La nouvelle construction, paraît-il, contiendra aussi une salle de cinéma, petite et confortable, pas comme la précédente où, à la fin du film, on avait mal au derrière à cause de ses sièges de bois trop durs.
Quand mon père évoquait le souvenir de la soirée d’inauguration du Teatro Tartaro – cela devait s’être passé en 1930, comme l’indique l’inscription sur la façade – il avait coutume de répéter : « c’était une bonbonnière que toutes les localités voisines nous enviaient, avec trois rangs de loges et un dispositif permettant d’incliner le sol ou de le mettre à l’horizontale quand on dansait ». Il me semble le voir, âgé de neuf ans et tenant la main de ses parents, franchir le seuil du Théâtre, inondé des lumières du foyer, abasourdi par ce monde fantastique qui, pour la première fois, se présentait à sa vue comme une sphère de cristal. Et comme à neuf ans il était tout petit et frêle, dans un souci d’économie familiale, on s’avisa aussi de ne pas faire de réservation pour lui, vu qu’il pouvait très bien s’asseoir sur les genoux d’un de ses parents et de là voir le spectacle. Un affront inoubliable, inséparable du souvenir de cette soirée merveilleuse ! Pour l’inauguration on donnait la Tosca ou Madame Butterfly ou un autre opéra, il ne s’en souvient plus.

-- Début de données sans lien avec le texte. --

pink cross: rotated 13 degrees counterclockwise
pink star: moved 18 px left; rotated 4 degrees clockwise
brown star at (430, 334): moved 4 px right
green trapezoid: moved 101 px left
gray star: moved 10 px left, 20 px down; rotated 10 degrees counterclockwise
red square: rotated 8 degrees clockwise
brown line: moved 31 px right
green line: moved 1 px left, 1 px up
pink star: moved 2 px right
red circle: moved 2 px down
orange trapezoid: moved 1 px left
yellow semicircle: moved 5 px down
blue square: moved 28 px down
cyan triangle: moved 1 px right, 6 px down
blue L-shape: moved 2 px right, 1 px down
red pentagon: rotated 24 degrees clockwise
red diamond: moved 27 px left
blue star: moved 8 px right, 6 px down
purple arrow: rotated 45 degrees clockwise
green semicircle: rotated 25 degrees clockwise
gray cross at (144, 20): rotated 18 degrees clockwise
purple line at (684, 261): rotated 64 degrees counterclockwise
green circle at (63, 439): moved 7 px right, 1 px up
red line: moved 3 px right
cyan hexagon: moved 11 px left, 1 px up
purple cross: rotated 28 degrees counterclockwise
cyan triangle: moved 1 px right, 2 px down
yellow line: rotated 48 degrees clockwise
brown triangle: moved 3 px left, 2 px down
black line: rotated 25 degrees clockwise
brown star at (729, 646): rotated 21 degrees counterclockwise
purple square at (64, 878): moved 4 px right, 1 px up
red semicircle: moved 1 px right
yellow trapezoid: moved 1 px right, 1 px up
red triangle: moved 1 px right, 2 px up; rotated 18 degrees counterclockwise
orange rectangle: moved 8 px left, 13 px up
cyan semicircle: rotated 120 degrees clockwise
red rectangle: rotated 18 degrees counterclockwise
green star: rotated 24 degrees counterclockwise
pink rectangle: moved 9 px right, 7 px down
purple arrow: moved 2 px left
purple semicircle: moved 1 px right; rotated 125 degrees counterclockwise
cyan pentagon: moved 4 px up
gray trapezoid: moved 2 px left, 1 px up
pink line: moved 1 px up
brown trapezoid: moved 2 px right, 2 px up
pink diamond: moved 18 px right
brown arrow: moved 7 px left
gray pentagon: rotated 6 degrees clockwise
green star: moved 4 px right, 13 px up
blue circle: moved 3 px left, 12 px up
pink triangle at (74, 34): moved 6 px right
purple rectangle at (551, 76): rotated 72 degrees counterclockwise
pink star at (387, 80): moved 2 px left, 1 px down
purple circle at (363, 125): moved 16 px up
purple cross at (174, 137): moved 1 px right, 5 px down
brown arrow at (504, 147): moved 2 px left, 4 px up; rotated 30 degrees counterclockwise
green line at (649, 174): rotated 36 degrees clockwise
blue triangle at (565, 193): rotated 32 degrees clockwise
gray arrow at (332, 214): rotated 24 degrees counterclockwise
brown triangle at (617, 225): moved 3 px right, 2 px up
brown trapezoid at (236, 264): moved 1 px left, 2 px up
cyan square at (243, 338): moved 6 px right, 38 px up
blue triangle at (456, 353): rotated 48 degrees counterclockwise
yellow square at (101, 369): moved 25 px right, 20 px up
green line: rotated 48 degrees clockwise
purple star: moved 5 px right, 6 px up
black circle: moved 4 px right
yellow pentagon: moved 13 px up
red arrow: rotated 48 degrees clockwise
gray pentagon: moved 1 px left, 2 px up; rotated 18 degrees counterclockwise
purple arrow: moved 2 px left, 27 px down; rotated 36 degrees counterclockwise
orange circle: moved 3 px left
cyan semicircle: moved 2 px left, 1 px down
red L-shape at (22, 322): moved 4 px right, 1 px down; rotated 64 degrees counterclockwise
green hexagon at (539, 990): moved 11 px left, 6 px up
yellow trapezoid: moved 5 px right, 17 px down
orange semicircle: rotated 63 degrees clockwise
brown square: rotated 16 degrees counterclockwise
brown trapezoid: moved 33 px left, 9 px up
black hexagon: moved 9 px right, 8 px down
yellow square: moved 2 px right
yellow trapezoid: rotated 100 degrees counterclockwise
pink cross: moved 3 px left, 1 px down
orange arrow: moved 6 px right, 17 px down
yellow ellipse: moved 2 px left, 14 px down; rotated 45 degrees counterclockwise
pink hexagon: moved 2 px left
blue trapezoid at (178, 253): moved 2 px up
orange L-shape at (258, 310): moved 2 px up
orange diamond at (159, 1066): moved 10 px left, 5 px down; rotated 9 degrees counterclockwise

Quelques curés, paraît-il, avaient fait la grimace et s’étaient démenés comme de beaux diables pour empêcher la construction du Théâtre. Un théâtre, ce n’est pas une chapelle, dès lors les mauvaises langues de sacristie s’étaient déchaînées. On racontait que l’argent pour la construction du Théâtre provenait du butin de guerre de quelque ancêtre des propriétaires, l’argent, l’excrément du diable ! On en dit tant et plus, mais rien n’y fit : le Théâtre fut construit et aussi inauguré, avec une grande participation populaire.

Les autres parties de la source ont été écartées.